Si le fondement de la suspension du processus électoral est l’absence d’agrément technique de la Fégafoot et, plus largement, la situation administrative irrégulière de plusieurs structures composant le collège électoral, alors il faut aller jusqu’au bout du raisonnement.
Un électeur doit être juridiquement habilité à participer à une élection.
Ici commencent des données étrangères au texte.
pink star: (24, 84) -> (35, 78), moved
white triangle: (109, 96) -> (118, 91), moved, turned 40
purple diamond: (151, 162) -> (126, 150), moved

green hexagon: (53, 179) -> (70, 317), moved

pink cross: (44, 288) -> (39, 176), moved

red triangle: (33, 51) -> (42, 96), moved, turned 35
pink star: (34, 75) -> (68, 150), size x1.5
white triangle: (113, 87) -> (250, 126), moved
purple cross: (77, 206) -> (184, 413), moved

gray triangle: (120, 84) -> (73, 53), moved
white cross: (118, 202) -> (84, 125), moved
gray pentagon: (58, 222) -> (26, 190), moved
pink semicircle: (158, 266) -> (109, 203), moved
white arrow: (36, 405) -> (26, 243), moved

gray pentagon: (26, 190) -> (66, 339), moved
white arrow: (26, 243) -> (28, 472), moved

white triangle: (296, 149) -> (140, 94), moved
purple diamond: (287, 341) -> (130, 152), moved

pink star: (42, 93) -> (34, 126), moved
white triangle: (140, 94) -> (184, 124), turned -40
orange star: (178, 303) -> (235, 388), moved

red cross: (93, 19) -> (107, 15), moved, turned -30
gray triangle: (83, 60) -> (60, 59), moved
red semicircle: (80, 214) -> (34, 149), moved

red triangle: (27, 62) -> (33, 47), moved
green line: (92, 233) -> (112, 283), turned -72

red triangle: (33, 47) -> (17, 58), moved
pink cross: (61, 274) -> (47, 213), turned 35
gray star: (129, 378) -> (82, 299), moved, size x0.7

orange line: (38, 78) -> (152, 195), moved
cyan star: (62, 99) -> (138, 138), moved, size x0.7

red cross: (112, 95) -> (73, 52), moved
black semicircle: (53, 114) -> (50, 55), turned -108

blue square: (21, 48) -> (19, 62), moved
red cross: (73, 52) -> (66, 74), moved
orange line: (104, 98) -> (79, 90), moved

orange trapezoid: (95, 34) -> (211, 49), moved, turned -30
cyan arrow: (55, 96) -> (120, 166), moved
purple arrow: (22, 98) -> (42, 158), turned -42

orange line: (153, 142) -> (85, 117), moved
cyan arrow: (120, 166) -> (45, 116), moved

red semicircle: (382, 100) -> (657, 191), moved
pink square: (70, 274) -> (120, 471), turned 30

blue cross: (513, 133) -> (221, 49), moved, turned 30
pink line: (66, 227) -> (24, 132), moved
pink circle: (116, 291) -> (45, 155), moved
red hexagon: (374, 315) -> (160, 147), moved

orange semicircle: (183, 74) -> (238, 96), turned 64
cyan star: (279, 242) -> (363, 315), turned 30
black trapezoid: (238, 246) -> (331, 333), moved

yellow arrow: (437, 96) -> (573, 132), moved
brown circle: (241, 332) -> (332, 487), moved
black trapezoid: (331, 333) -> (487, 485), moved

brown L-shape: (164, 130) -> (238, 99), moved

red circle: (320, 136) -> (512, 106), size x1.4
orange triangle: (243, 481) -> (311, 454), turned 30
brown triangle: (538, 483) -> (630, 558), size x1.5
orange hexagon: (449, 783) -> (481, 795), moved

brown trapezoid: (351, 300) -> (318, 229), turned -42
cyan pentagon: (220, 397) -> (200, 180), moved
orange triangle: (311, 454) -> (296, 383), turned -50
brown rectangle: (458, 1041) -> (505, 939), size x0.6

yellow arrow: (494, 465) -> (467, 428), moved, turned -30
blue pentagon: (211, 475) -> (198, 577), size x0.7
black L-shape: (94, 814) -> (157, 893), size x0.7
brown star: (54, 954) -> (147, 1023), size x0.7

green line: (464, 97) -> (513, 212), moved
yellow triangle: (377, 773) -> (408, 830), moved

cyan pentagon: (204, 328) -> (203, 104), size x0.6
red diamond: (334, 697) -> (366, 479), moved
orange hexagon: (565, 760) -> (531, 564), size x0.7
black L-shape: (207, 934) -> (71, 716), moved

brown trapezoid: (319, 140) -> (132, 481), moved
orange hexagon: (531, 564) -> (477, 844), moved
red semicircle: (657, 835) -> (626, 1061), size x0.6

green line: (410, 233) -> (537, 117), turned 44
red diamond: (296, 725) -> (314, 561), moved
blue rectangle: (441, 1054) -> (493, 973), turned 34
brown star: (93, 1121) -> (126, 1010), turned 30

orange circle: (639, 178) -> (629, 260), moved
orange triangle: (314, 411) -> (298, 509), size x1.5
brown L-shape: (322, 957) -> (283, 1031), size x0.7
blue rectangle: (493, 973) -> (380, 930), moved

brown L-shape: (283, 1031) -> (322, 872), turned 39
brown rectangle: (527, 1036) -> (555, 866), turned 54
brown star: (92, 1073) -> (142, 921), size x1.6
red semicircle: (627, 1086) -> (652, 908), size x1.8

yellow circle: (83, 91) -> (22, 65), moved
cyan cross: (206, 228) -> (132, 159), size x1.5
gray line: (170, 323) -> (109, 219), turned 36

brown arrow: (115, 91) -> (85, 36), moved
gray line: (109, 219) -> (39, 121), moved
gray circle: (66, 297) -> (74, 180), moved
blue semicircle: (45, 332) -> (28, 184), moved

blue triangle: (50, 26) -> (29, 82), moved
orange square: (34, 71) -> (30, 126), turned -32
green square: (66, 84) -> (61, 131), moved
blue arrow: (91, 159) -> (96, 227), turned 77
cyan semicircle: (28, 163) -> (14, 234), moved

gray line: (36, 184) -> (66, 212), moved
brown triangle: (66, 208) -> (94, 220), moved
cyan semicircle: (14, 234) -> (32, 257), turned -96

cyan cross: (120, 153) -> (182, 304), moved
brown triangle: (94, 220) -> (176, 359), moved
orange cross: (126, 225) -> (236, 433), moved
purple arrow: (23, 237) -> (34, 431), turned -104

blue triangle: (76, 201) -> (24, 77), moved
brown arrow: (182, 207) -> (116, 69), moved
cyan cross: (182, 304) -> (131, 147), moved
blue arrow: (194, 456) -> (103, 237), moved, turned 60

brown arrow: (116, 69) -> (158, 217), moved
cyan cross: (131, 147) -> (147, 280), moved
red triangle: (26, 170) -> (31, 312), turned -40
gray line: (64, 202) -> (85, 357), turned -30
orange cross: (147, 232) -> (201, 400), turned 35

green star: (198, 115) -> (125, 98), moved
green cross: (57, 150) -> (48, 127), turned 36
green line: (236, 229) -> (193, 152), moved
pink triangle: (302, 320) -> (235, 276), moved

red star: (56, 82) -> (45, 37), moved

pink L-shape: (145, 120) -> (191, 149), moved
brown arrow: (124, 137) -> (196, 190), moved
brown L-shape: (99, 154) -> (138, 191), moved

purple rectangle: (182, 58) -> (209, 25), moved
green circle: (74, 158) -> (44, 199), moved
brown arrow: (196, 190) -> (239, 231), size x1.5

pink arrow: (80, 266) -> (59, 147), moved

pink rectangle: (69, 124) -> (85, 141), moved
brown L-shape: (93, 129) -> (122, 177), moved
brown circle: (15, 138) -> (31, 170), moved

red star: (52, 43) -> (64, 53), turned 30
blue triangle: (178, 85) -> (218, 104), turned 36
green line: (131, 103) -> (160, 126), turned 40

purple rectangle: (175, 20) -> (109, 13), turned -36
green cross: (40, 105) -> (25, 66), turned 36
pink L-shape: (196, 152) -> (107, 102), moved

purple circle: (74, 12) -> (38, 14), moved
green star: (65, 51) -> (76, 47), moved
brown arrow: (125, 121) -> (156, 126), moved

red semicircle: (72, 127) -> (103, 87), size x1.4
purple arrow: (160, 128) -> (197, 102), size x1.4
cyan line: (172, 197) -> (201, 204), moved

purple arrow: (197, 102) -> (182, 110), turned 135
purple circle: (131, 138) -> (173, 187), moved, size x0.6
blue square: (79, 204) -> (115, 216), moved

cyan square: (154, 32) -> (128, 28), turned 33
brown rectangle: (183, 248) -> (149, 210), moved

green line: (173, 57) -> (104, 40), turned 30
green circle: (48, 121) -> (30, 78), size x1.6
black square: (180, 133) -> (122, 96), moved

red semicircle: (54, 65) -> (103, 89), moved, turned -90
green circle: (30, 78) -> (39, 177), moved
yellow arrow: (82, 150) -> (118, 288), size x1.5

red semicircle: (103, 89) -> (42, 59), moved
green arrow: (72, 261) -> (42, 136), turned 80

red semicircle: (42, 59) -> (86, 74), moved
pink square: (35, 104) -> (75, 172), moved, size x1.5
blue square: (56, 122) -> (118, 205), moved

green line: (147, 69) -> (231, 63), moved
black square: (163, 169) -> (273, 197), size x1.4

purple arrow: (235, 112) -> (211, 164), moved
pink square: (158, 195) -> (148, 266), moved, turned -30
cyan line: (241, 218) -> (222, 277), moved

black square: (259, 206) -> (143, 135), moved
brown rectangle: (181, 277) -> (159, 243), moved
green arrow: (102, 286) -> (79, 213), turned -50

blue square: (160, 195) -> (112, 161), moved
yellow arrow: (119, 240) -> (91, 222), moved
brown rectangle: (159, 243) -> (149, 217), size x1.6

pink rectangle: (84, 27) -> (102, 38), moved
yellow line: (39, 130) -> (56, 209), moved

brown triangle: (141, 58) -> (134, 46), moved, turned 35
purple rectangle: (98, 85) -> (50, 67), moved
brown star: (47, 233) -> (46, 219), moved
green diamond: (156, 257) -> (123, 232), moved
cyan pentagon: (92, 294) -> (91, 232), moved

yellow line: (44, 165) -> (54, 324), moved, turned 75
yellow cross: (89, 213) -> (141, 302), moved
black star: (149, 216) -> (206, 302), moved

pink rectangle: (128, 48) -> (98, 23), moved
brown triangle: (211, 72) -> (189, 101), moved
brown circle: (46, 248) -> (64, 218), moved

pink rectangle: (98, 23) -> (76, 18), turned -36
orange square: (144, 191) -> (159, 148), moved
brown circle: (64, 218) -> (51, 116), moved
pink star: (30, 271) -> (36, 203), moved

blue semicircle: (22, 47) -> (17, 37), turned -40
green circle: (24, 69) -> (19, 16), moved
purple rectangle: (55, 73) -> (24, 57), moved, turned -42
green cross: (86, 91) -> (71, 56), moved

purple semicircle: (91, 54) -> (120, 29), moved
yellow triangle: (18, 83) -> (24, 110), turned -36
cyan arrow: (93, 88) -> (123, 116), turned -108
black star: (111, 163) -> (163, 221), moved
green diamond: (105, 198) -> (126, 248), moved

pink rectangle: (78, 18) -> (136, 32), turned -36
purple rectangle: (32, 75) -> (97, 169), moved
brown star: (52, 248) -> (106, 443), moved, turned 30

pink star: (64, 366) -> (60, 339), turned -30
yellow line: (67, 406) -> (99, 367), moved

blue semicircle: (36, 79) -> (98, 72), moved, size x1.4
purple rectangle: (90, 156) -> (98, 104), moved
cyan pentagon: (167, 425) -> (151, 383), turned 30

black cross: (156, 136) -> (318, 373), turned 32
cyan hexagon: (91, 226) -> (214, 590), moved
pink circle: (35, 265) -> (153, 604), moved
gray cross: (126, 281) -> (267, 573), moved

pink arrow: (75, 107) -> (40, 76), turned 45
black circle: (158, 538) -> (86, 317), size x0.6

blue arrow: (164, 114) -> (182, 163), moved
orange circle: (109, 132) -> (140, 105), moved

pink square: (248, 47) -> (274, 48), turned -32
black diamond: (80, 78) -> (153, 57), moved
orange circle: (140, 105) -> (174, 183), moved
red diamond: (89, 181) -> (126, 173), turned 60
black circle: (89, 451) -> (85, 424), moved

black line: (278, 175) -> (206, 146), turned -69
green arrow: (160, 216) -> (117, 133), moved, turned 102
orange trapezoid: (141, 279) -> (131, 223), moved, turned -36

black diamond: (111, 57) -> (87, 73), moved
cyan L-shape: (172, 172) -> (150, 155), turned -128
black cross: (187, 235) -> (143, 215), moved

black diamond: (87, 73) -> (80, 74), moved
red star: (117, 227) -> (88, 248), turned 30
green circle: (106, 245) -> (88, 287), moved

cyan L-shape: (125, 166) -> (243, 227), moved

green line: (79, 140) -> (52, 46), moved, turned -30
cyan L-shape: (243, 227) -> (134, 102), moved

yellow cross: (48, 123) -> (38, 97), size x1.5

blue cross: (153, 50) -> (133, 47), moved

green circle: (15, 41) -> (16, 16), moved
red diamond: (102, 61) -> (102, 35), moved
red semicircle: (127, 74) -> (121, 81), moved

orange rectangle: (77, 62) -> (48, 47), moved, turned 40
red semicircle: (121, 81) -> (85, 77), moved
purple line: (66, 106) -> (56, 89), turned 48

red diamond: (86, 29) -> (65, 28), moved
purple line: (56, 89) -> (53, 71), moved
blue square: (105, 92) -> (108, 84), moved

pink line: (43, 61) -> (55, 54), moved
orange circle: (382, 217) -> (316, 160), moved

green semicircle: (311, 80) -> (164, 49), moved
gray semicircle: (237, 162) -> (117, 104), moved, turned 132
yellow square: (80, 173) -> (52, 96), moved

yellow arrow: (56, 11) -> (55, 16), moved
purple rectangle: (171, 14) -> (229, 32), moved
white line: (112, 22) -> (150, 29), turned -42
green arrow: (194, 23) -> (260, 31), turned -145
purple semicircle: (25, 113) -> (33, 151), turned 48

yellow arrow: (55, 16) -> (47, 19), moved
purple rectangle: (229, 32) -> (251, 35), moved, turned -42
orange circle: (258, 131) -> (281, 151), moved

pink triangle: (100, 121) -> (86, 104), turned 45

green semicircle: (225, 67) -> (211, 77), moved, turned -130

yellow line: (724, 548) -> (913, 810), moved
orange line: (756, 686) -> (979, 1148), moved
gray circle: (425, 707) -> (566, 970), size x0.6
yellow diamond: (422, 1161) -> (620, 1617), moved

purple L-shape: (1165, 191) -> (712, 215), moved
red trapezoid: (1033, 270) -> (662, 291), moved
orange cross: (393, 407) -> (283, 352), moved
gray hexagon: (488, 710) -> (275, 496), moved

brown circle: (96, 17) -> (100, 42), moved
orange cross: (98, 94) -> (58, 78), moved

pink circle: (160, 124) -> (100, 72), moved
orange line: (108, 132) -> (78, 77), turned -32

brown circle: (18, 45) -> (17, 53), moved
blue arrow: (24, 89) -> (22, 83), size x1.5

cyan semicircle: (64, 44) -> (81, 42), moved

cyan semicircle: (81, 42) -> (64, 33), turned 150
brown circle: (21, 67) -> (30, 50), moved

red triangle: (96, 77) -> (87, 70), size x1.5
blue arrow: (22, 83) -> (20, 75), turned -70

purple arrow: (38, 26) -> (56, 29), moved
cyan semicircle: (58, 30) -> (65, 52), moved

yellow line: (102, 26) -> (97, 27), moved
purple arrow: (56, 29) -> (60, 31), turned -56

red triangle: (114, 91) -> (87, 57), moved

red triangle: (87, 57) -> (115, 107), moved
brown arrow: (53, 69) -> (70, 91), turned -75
Mais s’il ne l’est pas, peut-il valablement parrainer un candidat ?
Et si les parrainages ont été recueillis auprès de personnes ou d’entités dont la qualité de membre électeur est elle-même contestée, sur quelle base juridique peut-on maintenir les candidatures déjà enregistrées ? Elle concerne la totalité de la chaîne électorale.
Si le premier maillon est juridiquement défaillant, il faut nécessairement examiner les conséquences sur les maillons suivants.
Et que deviennent les statuts adoptés en 2025 ?
Cette interrogation nous conduit à une question encore plus profonde. Les nouveaux statuts adoptés en 2025 peuvent-ils être considérés comme pleinement opposables si l’organe qui les a adoptés ou le cadre administratif dans lequel ils ont été adoptés est lui-même aujourd’hui contesté ?
Il faut déterminer dans quelles conditions le Congrès de 2025 a été convoqué ; quelle était la qualité juridique des membres ayant participé à ce Congrès ; si ces membres disposaient de la capacité nécessaire pour adopter les nouveaux statuts ; si les conditions de leur adoption étaient conformes aux textes alors applicables ; et enfin quelle est la valeur juridique et réglementaire de ces statuts aujourd’hui. Il faut donc sortir de l’ambiguïté.
Nous ne pouvons pas choisir les règles qui nous arrangent
Si les statuts de 2025 sont valides, il faut expliquer pourquoi. S’ils ne le sont pas, il faut en tirer les conséquences. Si le collège électoral était conforme, il faut le démontrer. S’il ne l’était pas, il faut reprendre le processus. Si les candidatures ont été constituées sur la base de parrainages juridiquement valables, il faut le confirmer. Si ce n’est pas le cas, toutes les candidatures doivent être réexaminées dans des conditions identiques et transparentes.
Nous devons commencer par régulariser la Fégafoot et ses membres statutaires, clarifier les textes applicables, déterminer la composition légitime du collège électoral, vérifier les conditions d’établissement des parrainages et réexaminer l’ensemble des candidatures selon des règles incontestables. Ce n’est qu’après cela que nous pourrons parler d’une véritable élection.
Parce qu’une élection commence par la légitimité de ceux qui votent et par la légalité de ceux qui organisent le scrutin.
Le football gabonais a besoin d’un collège électoral incontestable
Le football gabonais n’a pas besoin d’une nouvelle bataille de personnes. Il a besoin d’une clarification institutionnelle. Il a besoin de règles connues de tous. Il a besoin d’un collège électoral incontestable. Il a besoin d’une commission électorale indépendante. Il a besoin d’une procédure transparente. Et surtout, il a besoin d’une élection dont personne ne pourra raisonnablement contester la légitimité au lendemain du scrutin.
Le football doit enfin élire sa légitimité ».